On May 2, the Federal Financial Institutions Examination Council (FFIEC) proposed revisions to the current Uniform Interagency Consumer Compliance Rating System (CC Rating System). The revisions are intended to reflect the regulatory, supervisory, technological and market changes that have occurred in the years since the CC Rating System was established. The purpose of the new CC Rating System is to ensure that all regulated financial institutions, as defined in 12 U.S.C. §3302(3), are evaluated in a comprehensive and consistent manner, and that regulators’ resources and attention are appropriately allocated to the institutions demonstrating the highest risk of consumer harm. One key change is that the new CC Rating System has shifted from assessing risk through transaction testing to a more comprehensive risk-based supervision that mainly focuses on the institution’s compliance management systems (CMS).

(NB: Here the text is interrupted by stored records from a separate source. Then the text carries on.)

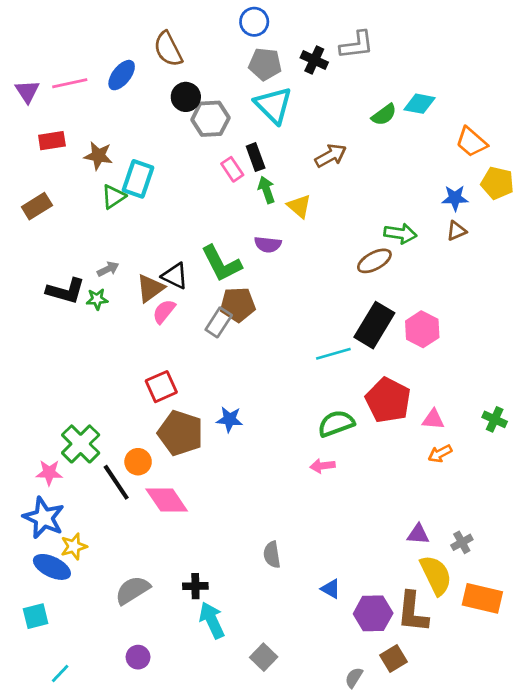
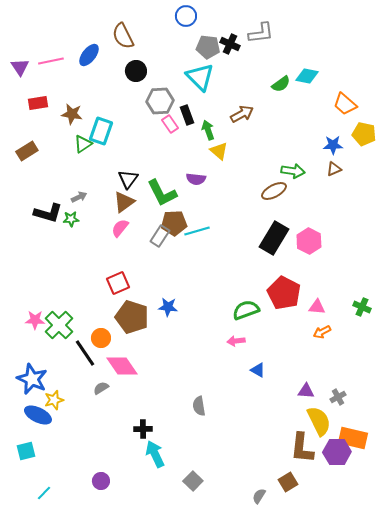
gray pentagon: (265, 64) -> (208, 47), moved
gray hexagon: (210, 119) -> (160, 101), moved
green arrow: (266, 190) -> (208, 130), moved
black triangle: (175, 276) -> (128, 179), moved, turned 40
brown triangle: (150, 288) -> (124, 202), moved
cyan line: (333, 354) -> (197, 231), moved
pink star: (49, 473) -> (35, 320), moved
blue triangle: (331, 589) -> (258, 370), moved
gray semicircle: (133, 590) -> (101, 388), moved, size x0.6
purple hexagon: (373, 613) -> (337, 452), moved

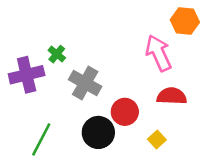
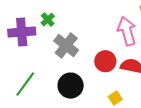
red circle: (125, 112) -> (105, 61), moved

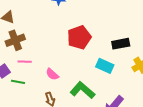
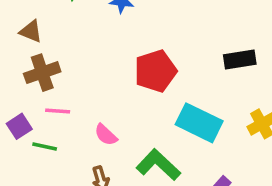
black rectangle: (121, 44) -> (240, 59), moved
cyan rectangle: (105, 66) -> (199, 123), size x1.4

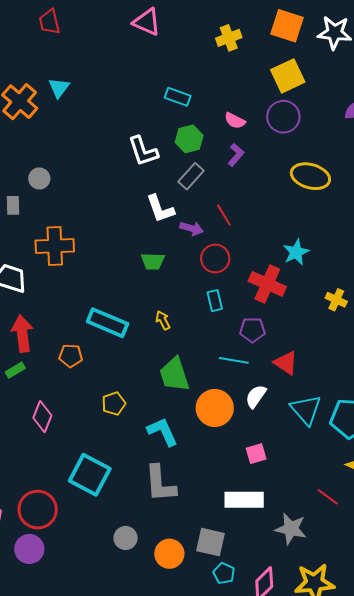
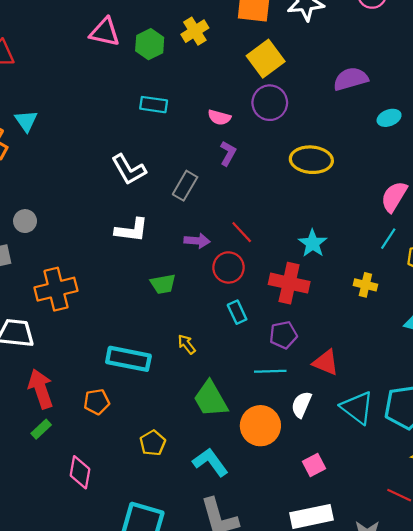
green hexagon: (189, 139) -> (150, 44), moved
white L-shape: (160, 209) -> (132, 230), moved, turned -52
red line: (224, 215) -> (242, 232), moved

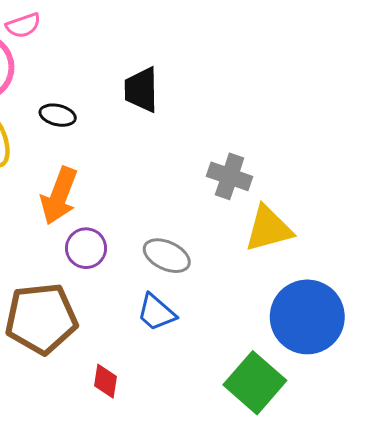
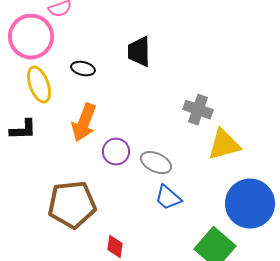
purple circle: (86, 248) -> (116, 152), moved
blue trapezoid: (156, 312) -> (168, 198), moved

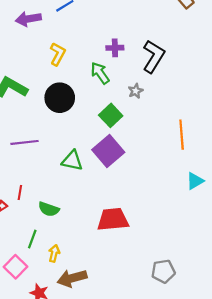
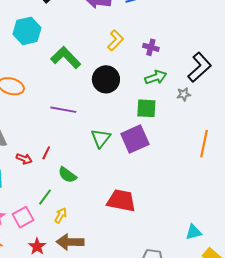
purple cross: (115, 48) -> (151, 47), moved
green arrow: (100, 73) -> (156, 77), moved, turned 90
gray star: (136, 91) -> (184, 94), moved
green square: (111, 115) -> (146, 108), turned 30
green triangle: (72, 161) -> (101, 138), turned 40
cyan triangle: (195, 181) -> (194, 232), moved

The new CC Rating System would retain the 1-to-5 rating scale, with an increasing order of supervisory concern, and uses three broad categories to evaluate an institution’s risk of consumer harm: (1) Board and Management Oversight, (2) Compliance Program, and (3) Violations of Law and Consumer Harm. The first two categories are used to assess a financial institution’s CMS. The required sophistication and formality of the CMS will typically increase with the institution’s size, complexity and risk profile. When evaluating the third category, Violations of Law and Consumer Harm, the examiners will evaluate the scope of any identified violation or consumer harm. Examiners also will consider self-identification and prompt correction of legal violations to be strengths of an institution’s CMS.
When evaluating the performance of an institution under the new CC Rating System, an examiner will consider the institution’s performance under each of the assessment factors, but the evaluation will not be based on any quantitative average of the different factors. Moreover, the relative importance of each category or assessment factor may differ based on the size, complexity and risk profile of the institution. Examiners also will place greater weight on the institution’s management of material products with significant potential consumer compliance risk.
The 28-page proposal is available here. Comments are due 60 days after publication in the Federal Register.